You will join a young, highly dynamic, and interdisciplinary research lab. You should ideally have basic expertise in programming and statistics as well as in molecular biology techniques and a strong interest in integrative, data-driven systems approaches to biology.

What we offer:

  • Exciting, interdisciplinary projects in a fully international environment, with English as our working language
  • Advanced training in scientific techniques and professional skills
  • Access to our state-of-the-art Core Facilities and their technical expertise
  • Fully funded positions with financing until the completion of your thesis.
  • A lively community of more than 140 PhD students from 40 different countries


Are you an ambitious, young scientist looking to push the boundaries of science while interacting with colleagues from multiple disciplines and cultures? Then the IPP is your opportunity to give your scientific career a flying start!

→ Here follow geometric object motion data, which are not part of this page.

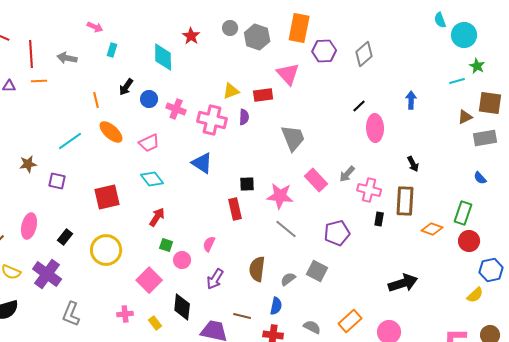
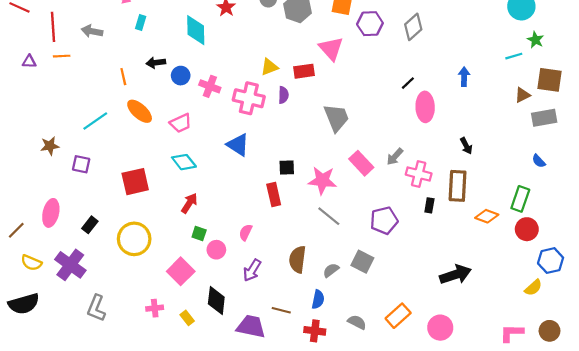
black arrow: (126, 87) -> (156, 63), turned 48

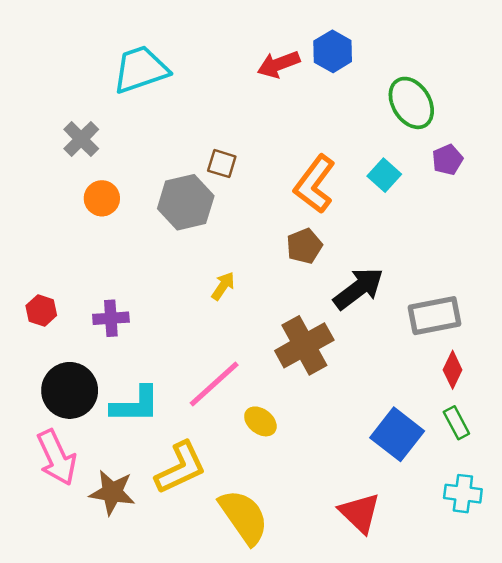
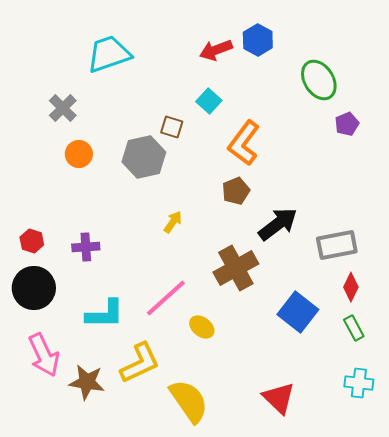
cyan square: (384, 175) -> (209, 101), moved
black circle: (70, 390) -> (34, 288), moved
blue square: (397, 434) -> (298, 312), moved

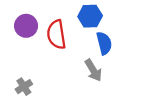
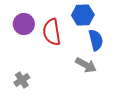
gray arrow: (93, 70) -> (86, 65), turned -30

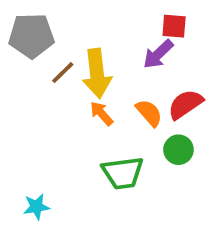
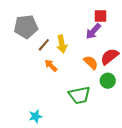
yellow arrow: (97, 73) -> (62, 44), size x0.7
orange arrow: (102, 113) -> (51, 66), moved

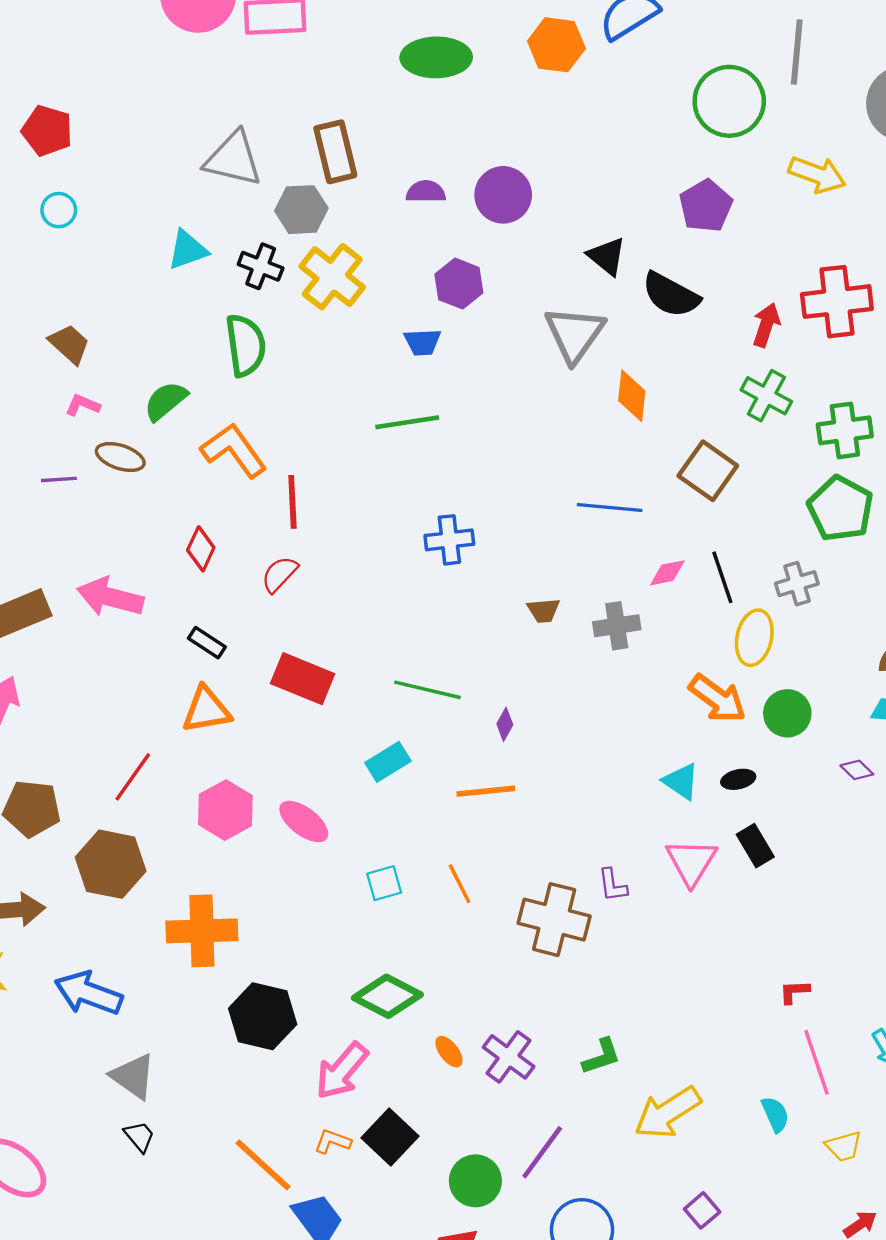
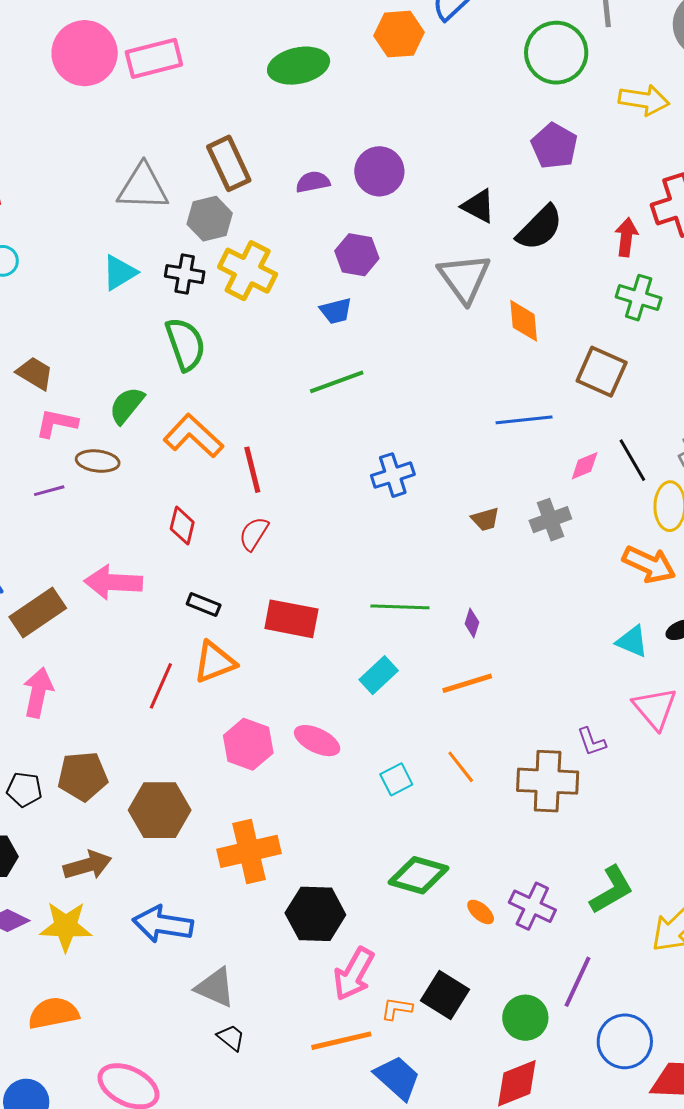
black semicircle: (671, 295) -> (540, 228), turned -62
pink L-shape: (83, 405) -> (57, 423), size x1.4
red line: (133, 777) -> (161, 686), moved
green L-shape: (601, 1056) -> (612, 890), size x1.4
pink arrow: (342, 1071) -> (354, 974), moved
orange line: (263, 1165) -> (341, 1041), turned -44

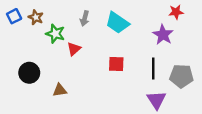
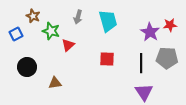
red star: (176, 12) -> (170, 25), moved
blue square: (14, 16) -> (16, 34), moved
cyan trapezoid: (117, 23) -> (108, 21), turned -140
gray pentagon: (181, 76) -> (167, 58), moved

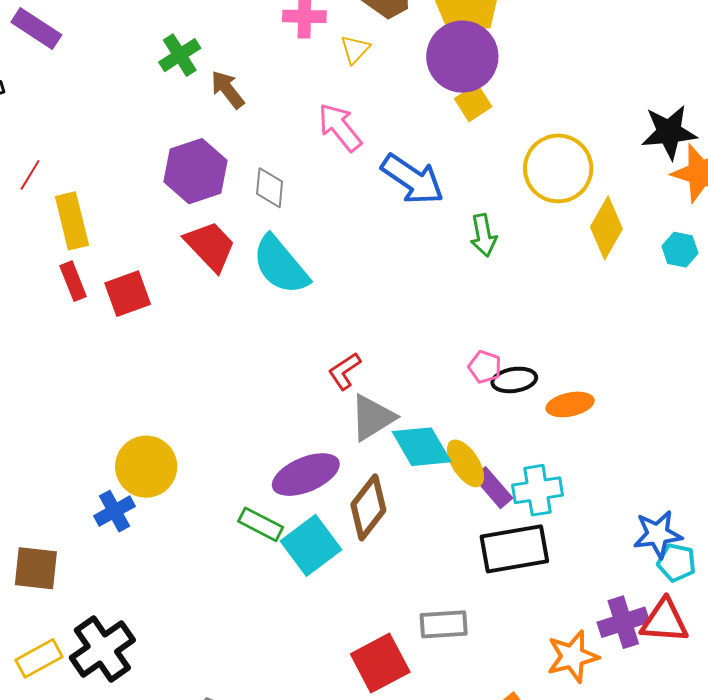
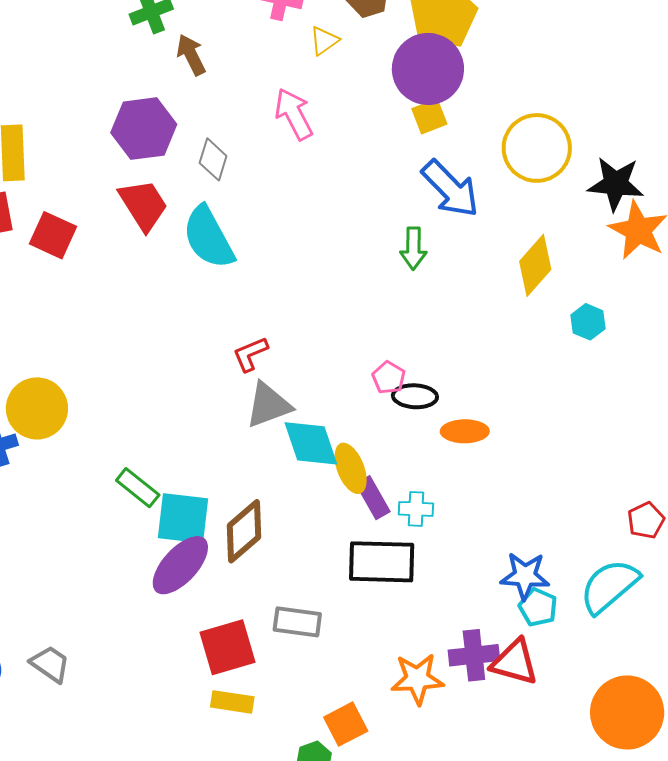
yellow circle: (558, 168) -> (537, 148), moved
blue arrow: (412, 179) -> (450, 189), moved
cyan hexagon: (680, 250) -> (588, 322), moved
red square: (128, 294) -> (53, 235), turned 33
purple ellipse: (306, 475) -> (180, 565), moved, turned -36
cyan cross: (538, 490) -> (416, 509), size x0.7
brown diamond: (368, 507) -> (244, 531), moved
cyan square: (311, 545) -> (183, 518), turned 32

We seek enthusiastic candidates with a special interest in the following topics:

  • Ageing & Disease
  • Bioinformatics & Computational Biology
  • DNA Repair & Genome Stability
  • Epigenetics & Nuclear Dynamics
  • Gene Regulation & Evolution
  • RNA Biology

Further requirements:

  • Master or equivalent
  • Interactive personality & good command of English
  • 2 letters of reference

For more details on the projects offered and how to apply via our online form, please visit

The deadline for applications is 27 November 2020. Interviews will take place in Mainz on 25-27 January 2021 if the pandemic situation allows. Otherwise we will inform selected candidates in due time about an alternative online programme.